Synovial fibroblasts are known to have a role in cartilage destruction in the setting of inflammatory arthritis, mainly via production of IL-6. Cadherin 11 (CDH11), which is selectively expressed on fibroblasts, has been implicated as an important mediator of inflammation: anti-CDH11 monoclonal antibodies reduced inflammation in a mouse model of arthritis, and mice deficient in CDH11 exhibited reduced damage to articular cartilage. Chang and colleagues have now elucidated the mechanism by which CDH11 facilitates fibroblast inflammation.

Stimulation of cultured synovial fibroblasts from patients with rheumatoid arthritis (RA), using a CDH11–Fc fusion protein designed to mimic cell–cell CDH11 engagement, induced IL-6 production in a dose-dependent manner. A cytokine antibody array showed that CDH11 also significantly increased the secretion of CC-chemokine ligand 2, CXC-chemokine ligand 1, IL-8 and macrophage migration inhibitory factor. These findings indicate that CDH11 acts as a signaling receptor that can induce secretion of proinflammatory factors by synovial fibroblasts.
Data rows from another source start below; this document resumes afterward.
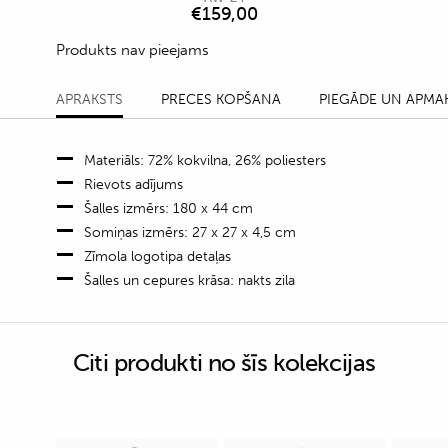
€
159,00
Produkts nav pieejams
APRAKSTS
PRECES KOPŠANA
PIEGĀDE UN APMA
Materiāls: 72% kokvilna, 26% poliesters
Rievots adījums
Šalles izmērs: 180 x 44 cm
Somiņas izmērs: 27 x 27 x 4,5 cm
Zīmola logotipa detaļas
Šalles un cepures krāsa: nakts zila
Citi produkti no šīs kolekcijas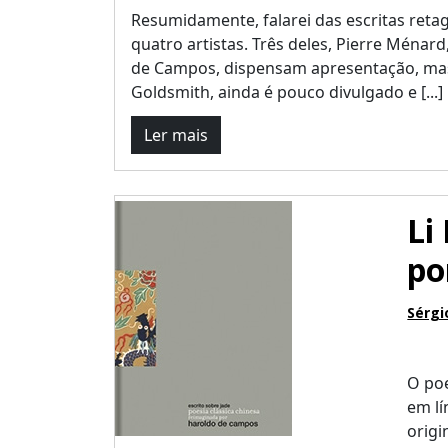
Resumidamente, falarei das escritas reta
quatro artistas. Três deles, Pierre Ménard
de Campos, dispensam apresentação, mas
Goldsmith, ainda é pouco divulgado e [...]
Ler mais
Li
po
Sérgi
O poe
em lí
origi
The authors then set out to characterize the signaling pathways activated by CDH11 engagement. Immunoblotting analysis showed that the mitogen-activated protein kinases (MAPKs) JNK and ERK and the transcription factor nuclear factor κB (NFκB)—which are known to have a role in IL-6 production when activated—were all phosphorylated following CDH11–Fc stimulation of synovial fibroblasts.
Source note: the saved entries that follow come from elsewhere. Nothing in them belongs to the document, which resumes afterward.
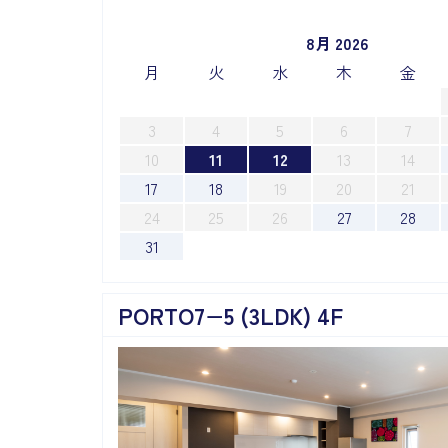
8月 2026
月
火
水
木
金
3
4
5
6
7
10
11
12
13
14
17
18
19
20
21
24
25
26
27
28
31
PORTO7−5 (3LDK) 4F
Previous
To emulate the role of CDH11 in an inflammatory microenvironment, such as that in the RA synovium, fibroblasts were stimulated with CDH11–Fc in the presence of tumor necrosis factor (TNF) and IL-1β. These two cytokines were applied to cultured synovial fibroblasts at levels below those necessary to strongly induce IL-6. When CDH11–Fc was added, IL-6 secretion was induced at significantly higher levels than those observed with stimulation by TNF, IL-1β or CDH11–Fc alone. These data suggest a synergistic effect of CDH11 engagement with other inflammatory cytokines in terms of IL-6 production, which might contribute to initiation or propagation of inflammation in arthritis.

Finally, the effect of CDH11 on IL-6 production was tested in vivo, using the K/BxN serum transfer model of inflammatory arthritis in wild-type and CDH11-deficient B6 mice. TNF and IL-6 expression, ankle thickness and clinical inflammation scores were all significantly decreased in CDH11-deficient mice compared with wild-type animals, indicating that CDH11 influences cytokine production in the synovium in vivo.

The authors conclude that CDH11 seems to have an important role in synovial fibroblast activation and inflammation via MAPK and NFκB signaling.